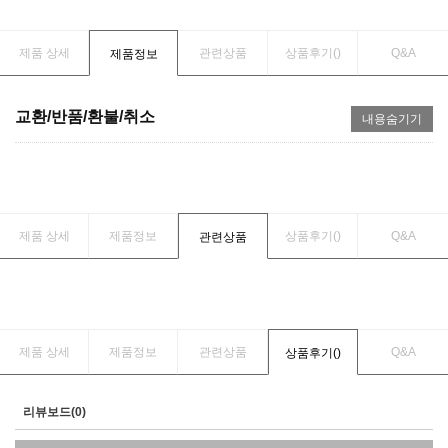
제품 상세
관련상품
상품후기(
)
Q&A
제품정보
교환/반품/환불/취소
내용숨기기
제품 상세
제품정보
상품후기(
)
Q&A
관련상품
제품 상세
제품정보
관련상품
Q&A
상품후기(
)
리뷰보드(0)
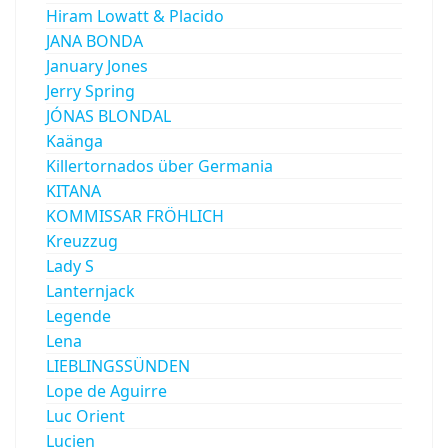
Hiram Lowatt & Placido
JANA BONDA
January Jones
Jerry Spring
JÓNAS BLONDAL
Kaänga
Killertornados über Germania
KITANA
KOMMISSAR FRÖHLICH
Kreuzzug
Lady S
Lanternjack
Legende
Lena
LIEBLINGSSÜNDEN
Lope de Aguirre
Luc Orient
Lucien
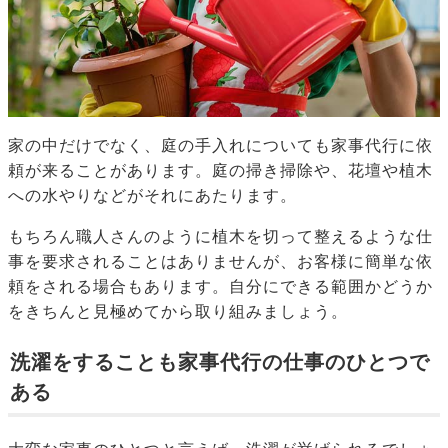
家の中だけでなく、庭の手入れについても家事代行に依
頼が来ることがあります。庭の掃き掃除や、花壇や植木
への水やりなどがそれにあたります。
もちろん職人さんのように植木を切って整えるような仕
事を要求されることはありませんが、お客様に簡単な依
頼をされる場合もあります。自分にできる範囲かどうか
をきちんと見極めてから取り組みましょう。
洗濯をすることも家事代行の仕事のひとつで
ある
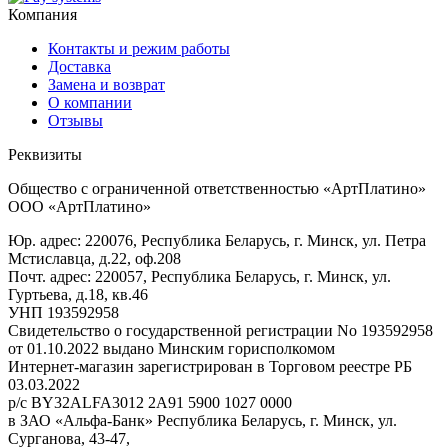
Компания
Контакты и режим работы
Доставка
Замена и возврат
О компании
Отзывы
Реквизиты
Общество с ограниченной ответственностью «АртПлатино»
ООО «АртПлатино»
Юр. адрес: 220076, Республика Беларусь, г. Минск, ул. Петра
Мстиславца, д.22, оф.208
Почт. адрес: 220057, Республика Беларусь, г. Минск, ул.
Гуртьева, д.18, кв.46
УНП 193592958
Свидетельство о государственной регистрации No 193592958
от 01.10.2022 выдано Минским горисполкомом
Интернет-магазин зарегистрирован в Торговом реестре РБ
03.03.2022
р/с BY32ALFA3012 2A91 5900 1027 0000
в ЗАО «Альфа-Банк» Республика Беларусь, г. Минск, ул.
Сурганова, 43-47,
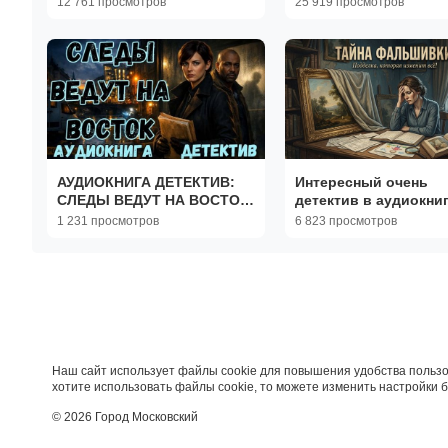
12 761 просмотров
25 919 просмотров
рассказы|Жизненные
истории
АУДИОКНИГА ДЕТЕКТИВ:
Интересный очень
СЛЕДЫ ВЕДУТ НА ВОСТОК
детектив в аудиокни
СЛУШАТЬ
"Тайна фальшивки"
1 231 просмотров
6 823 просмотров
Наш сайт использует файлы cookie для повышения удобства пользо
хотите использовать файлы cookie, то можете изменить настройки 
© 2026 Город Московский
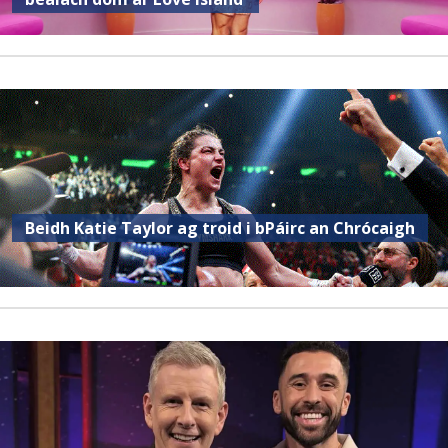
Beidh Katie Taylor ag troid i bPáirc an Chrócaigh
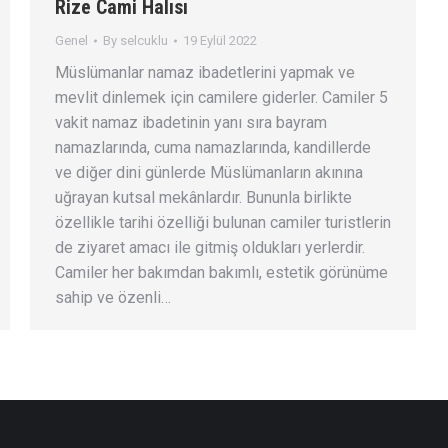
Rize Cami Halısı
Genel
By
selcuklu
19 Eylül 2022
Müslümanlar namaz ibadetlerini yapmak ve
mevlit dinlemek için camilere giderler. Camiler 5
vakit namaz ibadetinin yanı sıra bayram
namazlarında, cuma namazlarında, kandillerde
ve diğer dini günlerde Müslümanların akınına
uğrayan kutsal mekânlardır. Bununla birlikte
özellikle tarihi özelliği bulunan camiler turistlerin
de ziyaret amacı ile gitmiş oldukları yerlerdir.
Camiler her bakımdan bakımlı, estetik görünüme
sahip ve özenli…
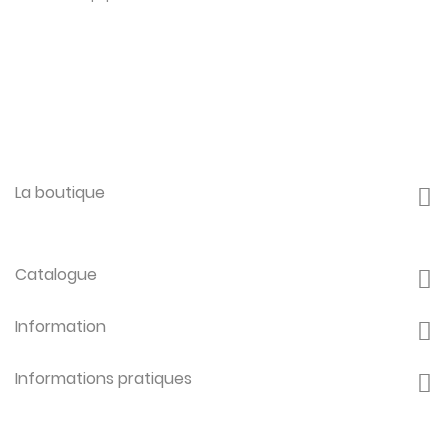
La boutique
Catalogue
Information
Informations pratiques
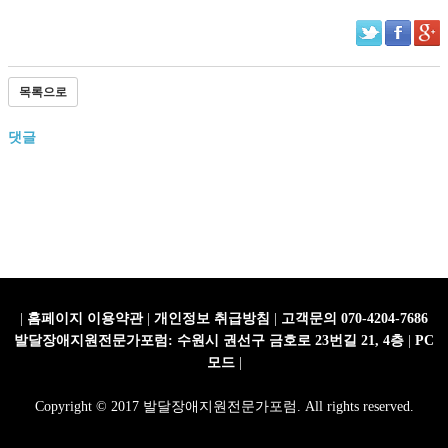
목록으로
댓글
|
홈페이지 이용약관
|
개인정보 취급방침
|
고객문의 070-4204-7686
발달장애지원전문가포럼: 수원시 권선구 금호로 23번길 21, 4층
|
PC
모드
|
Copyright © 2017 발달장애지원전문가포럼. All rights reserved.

* * *

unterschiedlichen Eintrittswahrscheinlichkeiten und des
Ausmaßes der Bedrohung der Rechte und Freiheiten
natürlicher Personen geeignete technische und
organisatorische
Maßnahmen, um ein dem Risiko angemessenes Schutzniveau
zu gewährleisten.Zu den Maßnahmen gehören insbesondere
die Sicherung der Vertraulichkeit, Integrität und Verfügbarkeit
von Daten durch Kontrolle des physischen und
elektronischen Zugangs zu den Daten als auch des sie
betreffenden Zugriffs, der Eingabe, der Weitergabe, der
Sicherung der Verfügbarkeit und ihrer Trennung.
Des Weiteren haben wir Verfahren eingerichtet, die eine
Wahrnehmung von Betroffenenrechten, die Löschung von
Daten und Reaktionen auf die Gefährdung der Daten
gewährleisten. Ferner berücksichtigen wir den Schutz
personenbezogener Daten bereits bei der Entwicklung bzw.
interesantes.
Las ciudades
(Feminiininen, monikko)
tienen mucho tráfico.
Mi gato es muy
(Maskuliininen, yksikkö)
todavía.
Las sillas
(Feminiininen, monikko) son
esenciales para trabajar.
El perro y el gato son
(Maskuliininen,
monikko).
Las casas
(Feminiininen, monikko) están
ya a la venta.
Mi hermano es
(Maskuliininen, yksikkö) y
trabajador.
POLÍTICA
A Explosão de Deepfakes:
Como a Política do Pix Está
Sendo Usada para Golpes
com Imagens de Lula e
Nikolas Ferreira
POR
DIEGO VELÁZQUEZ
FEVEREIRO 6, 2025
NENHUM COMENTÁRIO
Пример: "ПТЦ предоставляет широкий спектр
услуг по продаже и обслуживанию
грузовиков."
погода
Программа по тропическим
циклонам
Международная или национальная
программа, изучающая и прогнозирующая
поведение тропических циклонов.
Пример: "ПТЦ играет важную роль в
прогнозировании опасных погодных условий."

Problem requirements >>
Taking the entries above, write out exactly each line from the one holding "ya a la venta." to the one holding "прогнозировании опасных погодных", both included, and stop there.

Response box >>
ya a la venta.
Mi hermano es
(Maskuliininen, yksikkö) y
trabajador.
POLÍTICA
A Explosão de Deepfakes:
Como a Política do Pix Está
Sendo Usada para Golpes
com Imagens de Lula e
Nikolas Ferreira
POR
DIEGO VELÁZQUEZ
FEVEREIRO 6, 2025
NENHUM COMENTÁRIO
Пример: "ПТЦ предоставляет широкий спектр
услуг по продаже и обслуживанию
грузовиков."
погода
Программа по тропическим
циклонам
Международная или национальная
программа, изучающая и прогнозирующая
поведение тропических циклонов.
Пример: "ПТЦ играет важную роль в
прогнозировании опасных погодных условий."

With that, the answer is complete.